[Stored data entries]
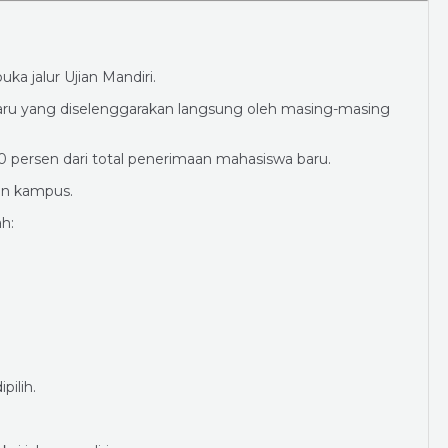
a jalur Ujian Mandiri.
aru yang diselenggarakan langsung oleh masing-masing
50 persen dari total penerimaan mahasiswa baru.
an kampus.
h:
pilih.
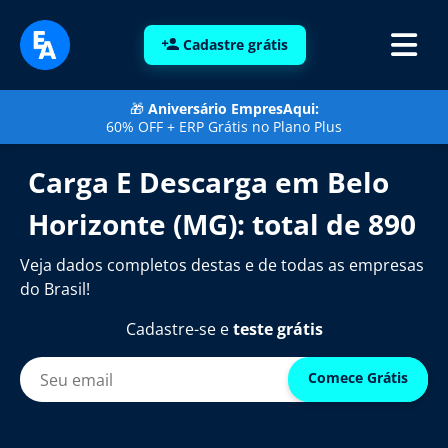
Cadastre grátis
🎁
Aniversário EmpresAqui:
60% OFF + ERP Grátis no Plano Plus
Carga E Descarga em Belo
Horizonte (MG): total de 890
Veja dados completos destas e de todas as empresas
do Brasil!
Cadastre-se e
teste grátis
Comece Grátis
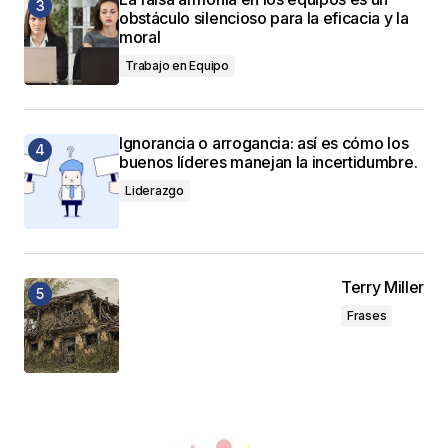
obstáculo silencioso para la eficacia y la
moral
Trabajo en Equipo
Ignorancia o arrogancia: así es cómo los
buenos líderes manejan la incertidumbre.
Liderazgo
Terry Miller
Frases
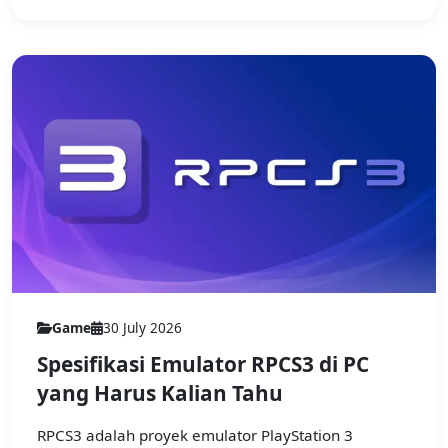
Game
30 July 2026
Spesifikasi Emulator RPCS3 di PC
yang Harus Kalian Tahu
RPCS3 adalah proyek emulator PlayStation 3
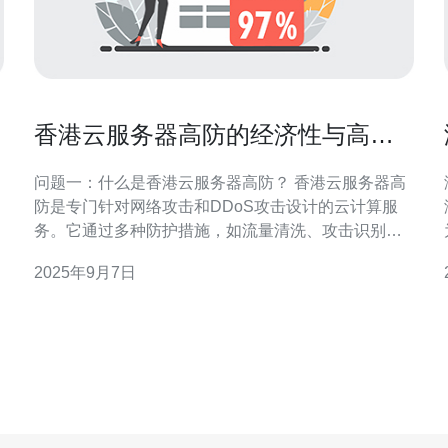
香港云服务器高防的经济性与高效
性分析
问题一：什么是香港云服务器高防？ 香港云服务器高
防是专门针对网络攻击和DDoS攻击设计的云计算服
务。它通过多种防护措施，如流量清洗、攻击识别与
阻断、以及负载均衡等，确保用户的服务器在受到攻
2025年9月7日
击时仍能保持正常运行。 问题二：香港云服务器高防
的经济性如何体现？ 选择香港云服务器高防的经济性
主要体现在几个方面：首先，高防云服务器在遭受攻
击时，能够有效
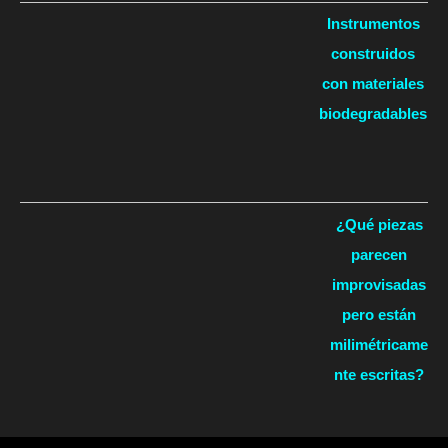
Instrumentos
construidos
con materiales
biodegradables
¿Qué piezas
parecen
improvisadas
pero están
milimétricame
nte escritas?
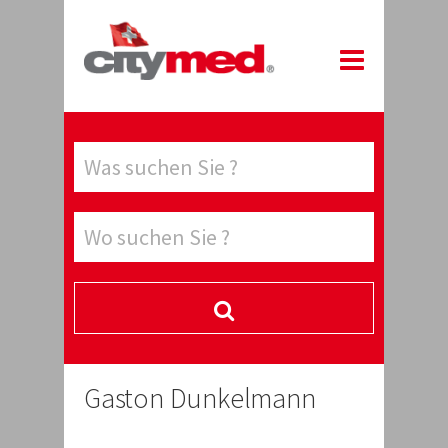
Gaston Dunkelmann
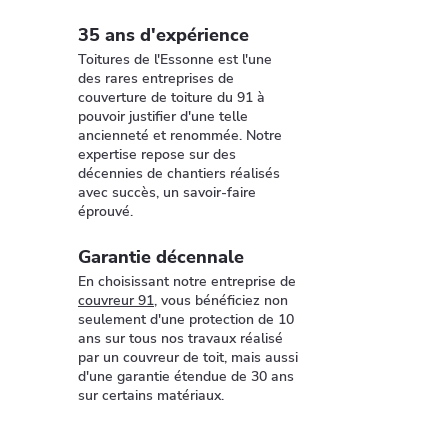
35 ans d'expérience
Toitures de l'Essonne est l'une
des rares entreprises de
couverture de toiture du 91 à
pouvoir justifier d'une telle
ancienneté et renommée. Notre
expertise repose sur des
décennies de chantiers réalisés
avec succès, un savoir-faire
éprouvé.
Garantie décennale
En choisissant notre entreprise de
couvreur 91
, vous bénéficiez non
seulement d'une protection de 10
ans sur tous nos travaux réalisé
par un couvreur de toit, mais aussi
d'une garantie étendue de 30 ans
sur certains matériaux.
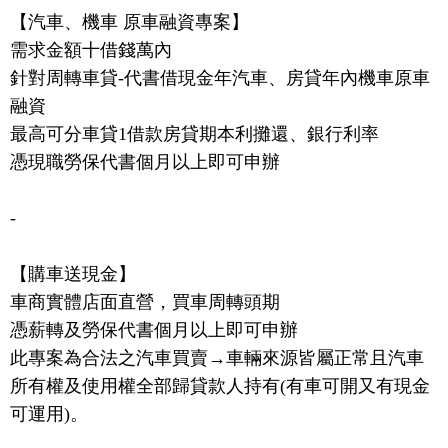
【汽車、機車 原車融資專案】
需求金額十借錢萬內
針對周轉車貸-代書借現金年汽車、房貸年內機車原車
融資
最高可分車貸1借款房貸期本利攤還、銀行利率
憑現職勞保代書個月以上即可申辦
-
【購車送現金】
車商實體店面直營，買車周轉頭期
憑薪轉及勞保代書個月以上即可申辦
此專案為合法之汽車買賣→車輛來源皆屬正常且汽車
所有權及使用權全部歸貸款人持有(有車可開又有現金
可運用)。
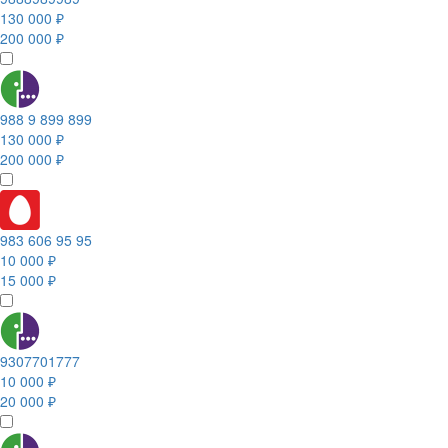
130 000 ₽
200 000 ₽
988 9 899 899
130 000 ₽
200 000 ₽
983 606 95 95
10 000 ₽
15 000 ₽
9307701777
10 000 ₽
20 000 ₽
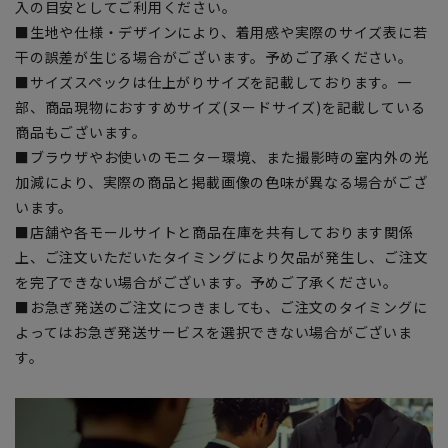
入の目安としてご利用ください。
■生地や仕様・デザインにより、着用感や実際のサイズ表に若
干の誤差が生じる場合がございます。予めご了承ください。
■サイズスペックは仕上がりサイズを記載しております。一
部、商品現物におすすめサイズ(ヌードサイズ)を記載している
商品もございます。
■ブラウザやお使いのモニター環境、また撮影時の室内外の光
加減により、実際の商品と掲載画像の色味が異なる場合がござ
います。
■店舗や各モールサイトと商品在庫を共有しております関係
上、ご注文いただいたタイミングにより欠品が発生し、ご注文
を完了できない場合がございます。予めご了承ください。
■お急ぎ発送のご注文につきましても、ご注文のタイミングに
よってはお急ぎ発送サービスを選択できない場合がございま
す。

PROMPT
Tally the lines in the records that hold the word "予めご了承ください", and state only the resulting number.

SOLUTION
2